═════ DATA SUPPLIED

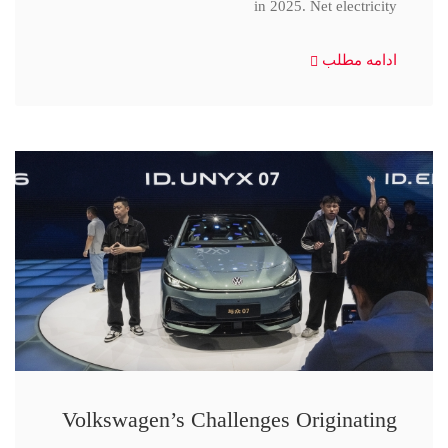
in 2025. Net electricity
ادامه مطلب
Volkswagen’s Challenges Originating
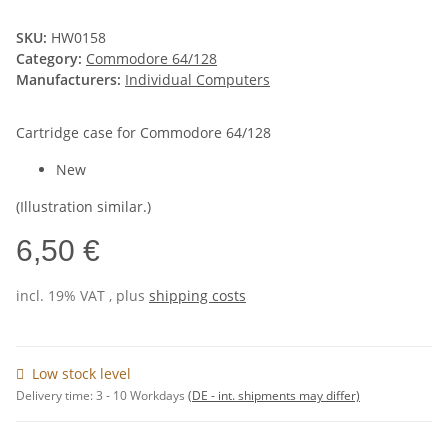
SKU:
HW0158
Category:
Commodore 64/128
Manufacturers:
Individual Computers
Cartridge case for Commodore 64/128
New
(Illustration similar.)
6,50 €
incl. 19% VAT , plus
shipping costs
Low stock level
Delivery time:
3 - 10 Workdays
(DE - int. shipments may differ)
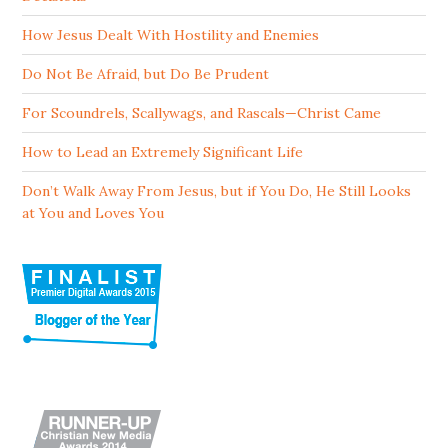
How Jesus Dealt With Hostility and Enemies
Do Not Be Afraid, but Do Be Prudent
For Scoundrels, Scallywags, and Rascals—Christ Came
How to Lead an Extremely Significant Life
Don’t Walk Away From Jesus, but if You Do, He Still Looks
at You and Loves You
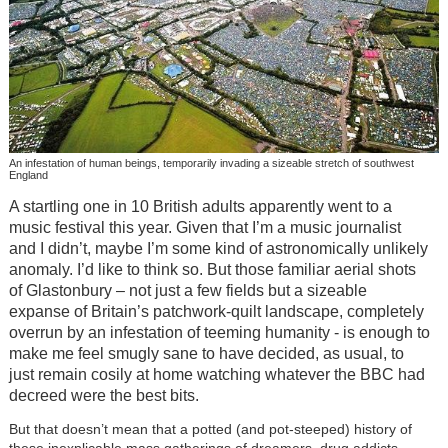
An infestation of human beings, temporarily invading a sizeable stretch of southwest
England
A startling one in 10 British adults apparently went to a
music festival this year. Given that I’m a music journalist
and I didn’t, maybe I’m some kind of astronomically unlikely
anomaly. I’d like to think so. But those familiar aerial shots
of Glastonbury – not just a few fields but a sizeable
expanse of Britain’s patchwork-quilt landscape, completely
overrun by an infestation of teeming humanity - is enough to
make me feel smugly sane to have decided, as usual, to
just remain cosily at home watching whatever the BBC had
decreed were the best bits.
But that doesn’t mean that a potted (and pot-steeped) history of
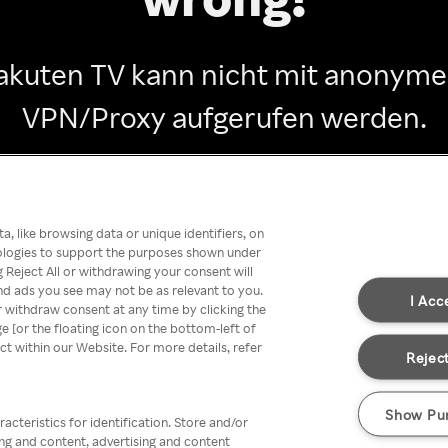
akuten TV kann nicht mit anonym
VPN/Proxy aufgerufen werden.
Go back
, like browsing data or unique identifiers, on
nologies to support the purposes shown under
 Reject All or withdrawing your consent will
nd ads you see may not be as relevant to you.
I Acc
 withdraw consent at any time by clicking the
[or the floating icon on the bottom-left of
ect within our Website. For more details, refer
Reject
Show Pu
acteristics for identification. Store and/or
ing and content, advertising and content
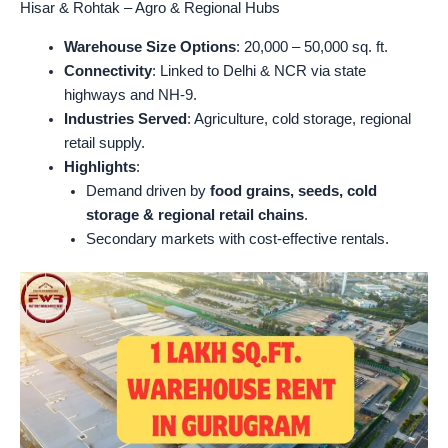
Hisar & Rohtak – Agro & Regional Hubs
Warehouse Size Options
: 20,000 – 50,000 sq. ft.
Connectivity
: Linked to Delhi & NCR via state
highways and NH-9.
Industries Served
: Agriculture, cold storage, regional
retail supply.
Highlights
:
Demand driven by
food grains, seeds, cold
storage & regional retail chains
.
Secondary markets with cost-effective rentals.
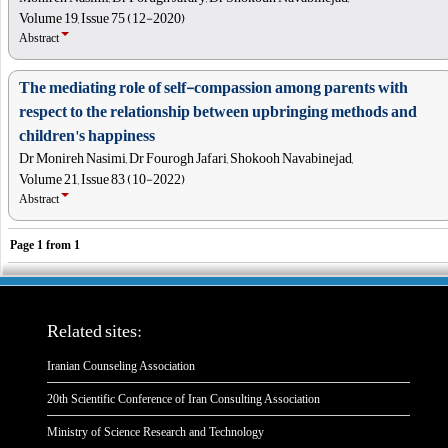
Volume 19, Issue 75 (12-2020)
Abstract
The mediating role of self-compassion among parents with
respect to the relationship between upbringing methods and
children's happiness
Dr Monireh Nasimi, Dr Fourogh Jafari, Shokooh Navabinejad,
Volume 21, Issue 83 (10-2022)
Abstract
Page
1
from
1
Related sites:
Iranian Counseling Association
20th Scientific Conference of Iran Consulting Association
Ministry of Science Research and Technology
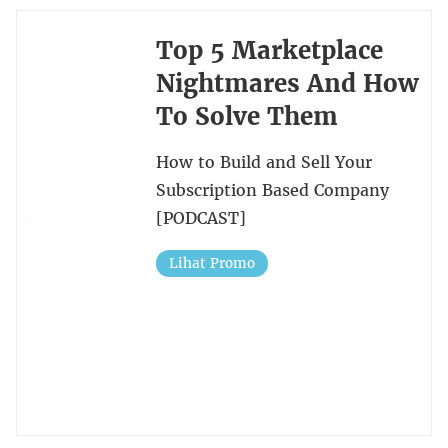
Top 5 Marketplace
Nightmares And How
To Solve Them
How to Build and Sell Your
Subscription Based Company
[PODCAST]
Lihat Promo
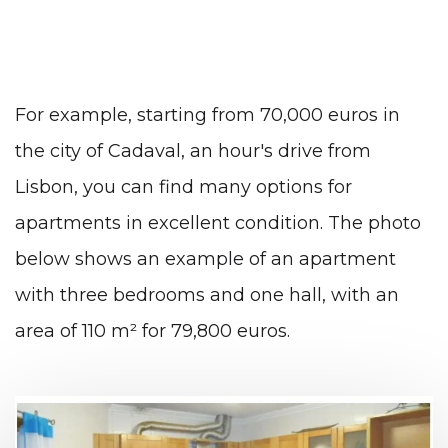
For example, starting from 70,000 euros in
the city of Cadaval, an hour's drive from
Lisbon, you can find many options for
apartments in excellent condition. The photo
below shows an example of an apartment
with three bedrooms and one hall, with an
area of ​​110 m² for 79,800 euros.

══════════

Please output the listing above exactly from its first line through the line with "3 - 10 Workdays", both included, and nothing beyond that line. Omit pictures.

in 2025. Net electricity
ادامه مطلب
Volkswagen’s Challenges Originating
SKU:
HW0158
Category:
Commodore 64/128
Manufacturers:
Individual Computers
Cartridge case for Commodore 64/128
New
(Illustration similar.)
6,50 €
incl. 19% VAT , plus
shipping costs
Low stock level
Delivery time:
3 - 10 Workdays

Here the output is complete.